When this technique is applied in the painting of
character portraits, visual effects lead to the impression of moving memories. At this early stage, he paints the character by combining rough and quick brush techniques to get the effect of brush strokes and palette. When the character of the hero is caught, Arif does not lose a moment, sweeping the images with a brush. This wet technique helps him to express of ideas directly.
 
Popular Icons: Post-Photographic Expression

In modern society, painting is associated as part of the culture of the upper class, while photography considered as part of popular culture. The appearance of class boundaries between them can be encountered within the realm of Pop Art. The presence of the Pop Art movement opened up opportunities for the birth of popular icons as painting subjects. It is from this direction, that icon painting can be traced.
 
Throughout the last two years, A
rif painted many famous figures from various countries with different cultural backgrounds, ranging from Soekarno (Indonesia's president) and Marilyn Monroe, to more contemporary icons such as Pippa Middleton. Icon paintings (historical and popular) seem to attact more interest than other subjects, such as kissing scenes and moments within ordinary life. This is perhaps due to the fact that painting portraits of popular figures is a form of subjective reinterpretation of personal images that were remembered by the masses.
 

The iconisation of public figures usually exists in the world of media and therefore, they are skilled incapturing their personalities. Photographic representations of such figures have been featured in autobiographical books, media, and film. However, the characteristics of these public personas are captured both intimately and publicly, because at the end of the day, the legacy of these icons will be remembered and passed down through society’s memory.

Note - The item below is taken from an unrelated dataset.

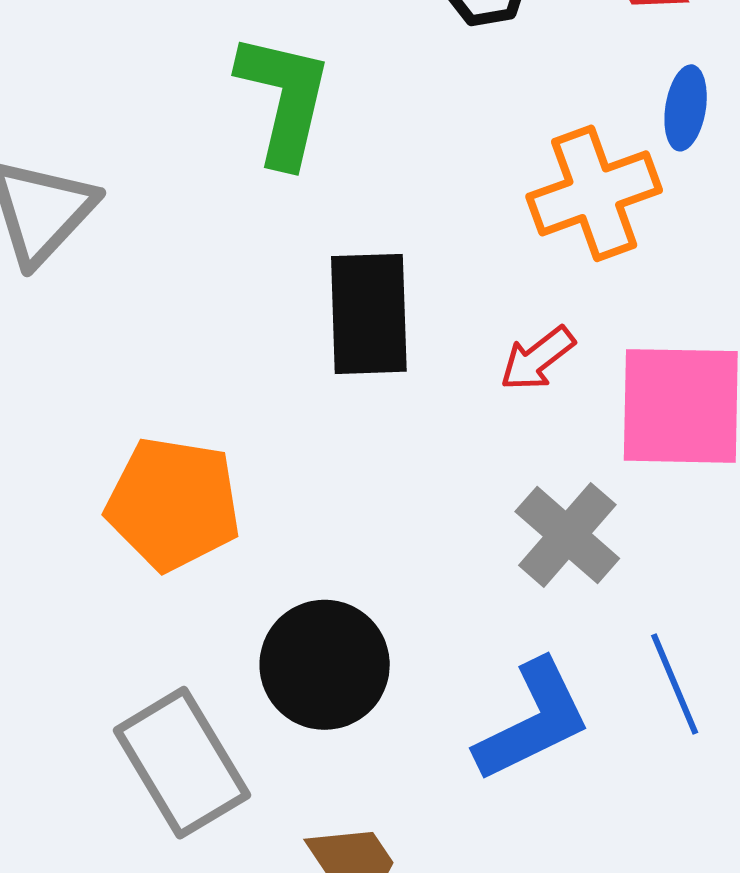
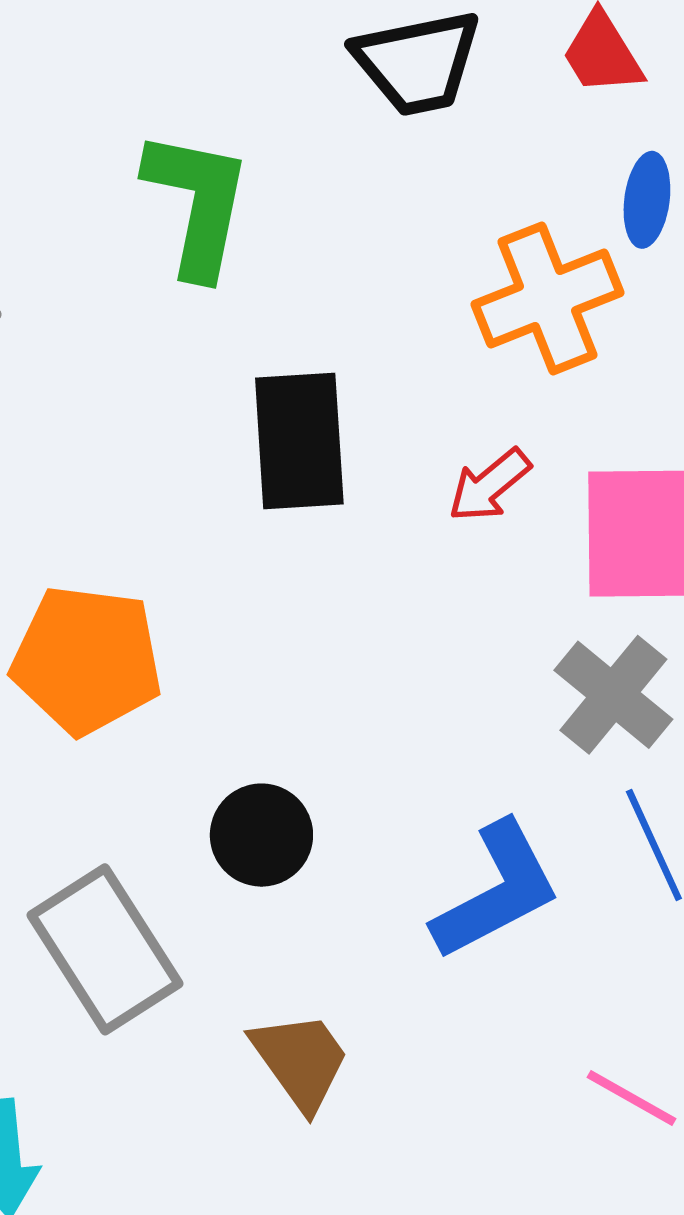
gray cross: (567, 535) -> (613, 695), moved
black circle: (325, 665) -> (261, 835), size x0.7

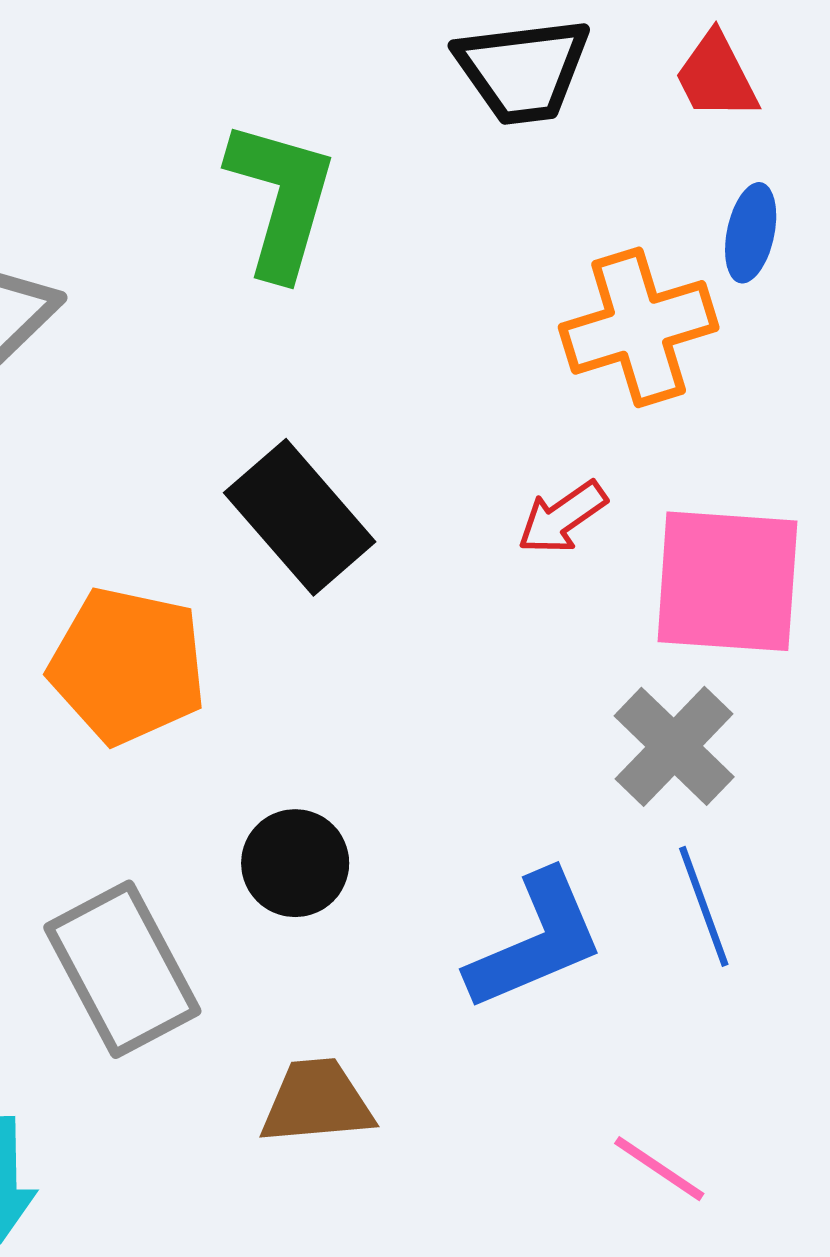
black rectangle: (299, 441) -> (300, 517), moved, turned -42
brown trapezoid: (300, 1061) -> (317, 1102), turned -64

Arif, on the other hand, expresses an entirely different dimension of the popular icons he chooses to paint. Nevertheless, due to the celebrity of the personalities in his paintings, they still impose the same reception experience of the post-photography concept. In short, Arif’s paintings have a relationship between the spontaneity of the brush and the “frozen” photography, generated, perhaps, by the effect of a screen of brush strokes with a realist object as a background. The effect is an aesthetic experience that becomes ambiguous or ambivalent: frozen but engaging; clear but vague; painted but photographic, redefining the status of paintings in a post-photographic era and presents a specific experience known as the “in between.
 
Overall, through his paintings of icons
, Arif shows symptoms of a seizure of the character’s image, in a moment, between the public and the private. The Painter represents the individual consciousness, which has a relationship between the aesthetic and the images offered by popular media. Currently, Arief doesn’t want to be simply categorized as an icon painter. He has painted other various subjects and does not want to be shackled to a single concept, wishing to continue to create work that inspires our lives.